__YOUR OBJECTIVE__. Below are some records. Quote exactly the lines from the one that contains "Search Jobs by Map (986, 82)" through the last, both included, and leave out the pictures.

__DATA RECORDS__.

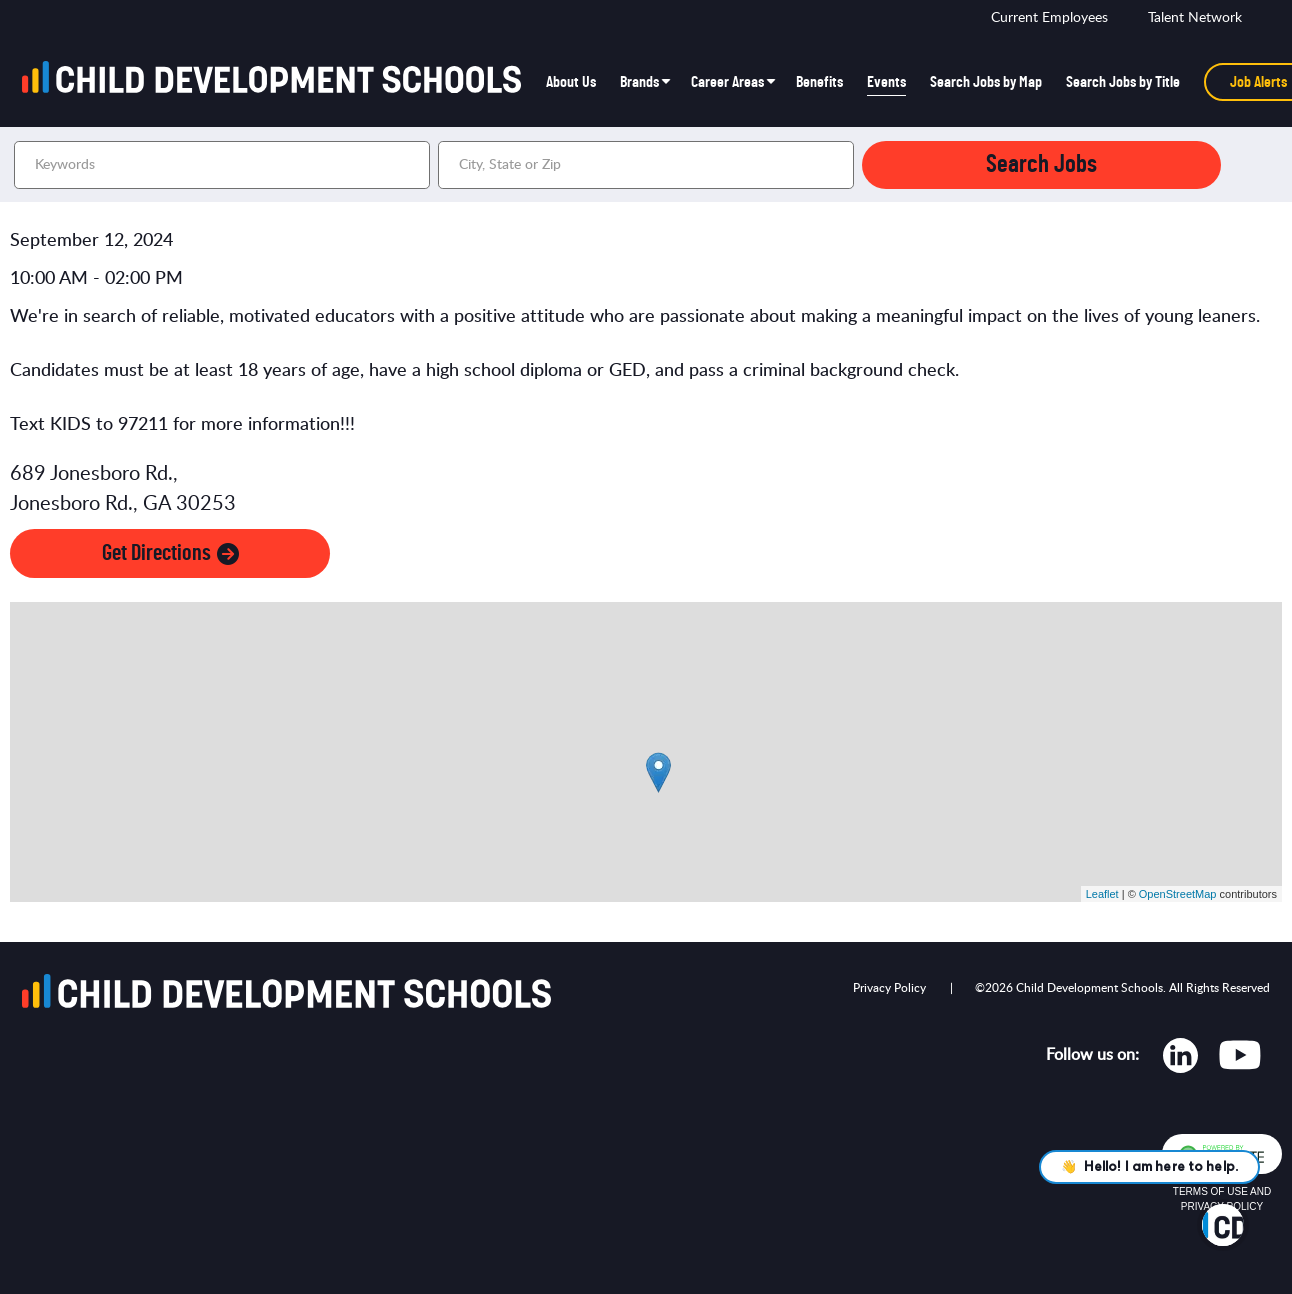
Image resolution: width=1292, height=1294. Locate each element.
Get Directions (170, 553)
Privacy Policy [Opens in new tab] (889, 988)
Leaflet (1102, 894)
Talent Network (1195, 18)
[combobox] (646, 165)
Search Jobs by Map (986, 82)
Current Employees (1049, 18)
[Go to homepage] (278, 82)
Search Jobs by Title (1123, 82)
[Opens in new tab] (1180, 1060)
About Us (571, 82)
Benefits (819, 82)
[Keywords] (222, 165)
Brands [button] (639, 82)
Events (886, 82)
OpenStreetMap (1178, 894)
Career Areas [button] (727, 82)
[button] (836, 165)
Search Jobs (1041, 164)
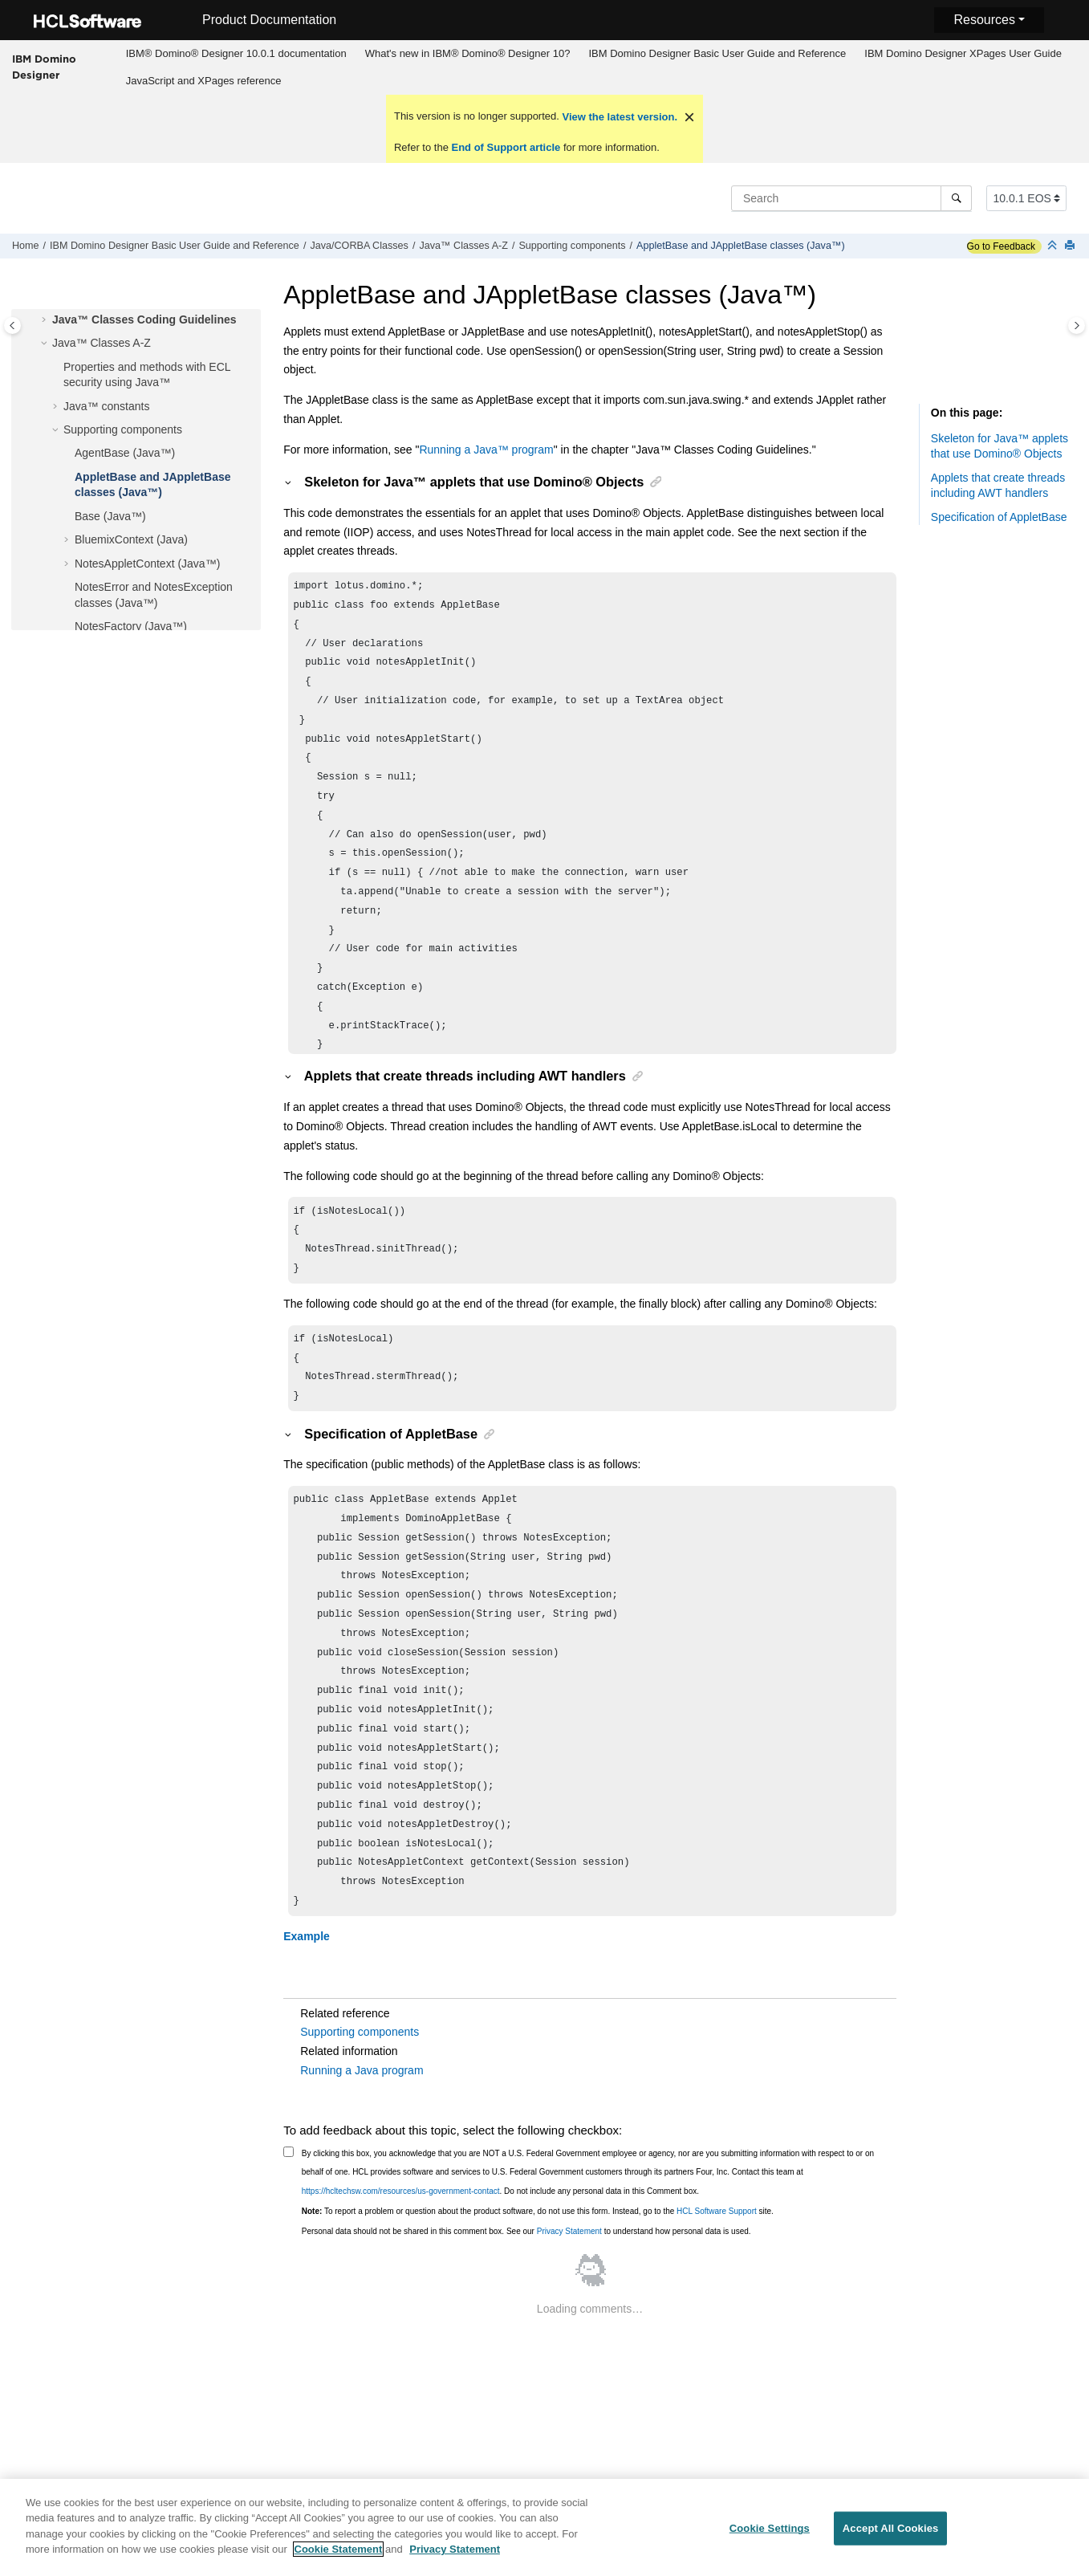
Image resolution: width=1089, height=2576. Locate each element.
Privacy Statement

__FINISHED TASK__.
Search Jobs by Map (986, 82)
Current Employees (1049, 18)
[Go to homepage] (278, 82)
Search Jobs by Title (1123, 82)
[Opens in new tab] (1180, 1060)
About Us (571, 82)
Benefits (819, 82)
[Keywords] (222, 165)
Brands [button] (639, 82)
Events (886, 82)
OpenStreetMap (1178, 894)
Career Areas [button] (727, 82)
[button] (836, 165)
Search Jobs (1041, 164)
Image resolution: width=1089, height=2576. Locate each element.
Privacy Statement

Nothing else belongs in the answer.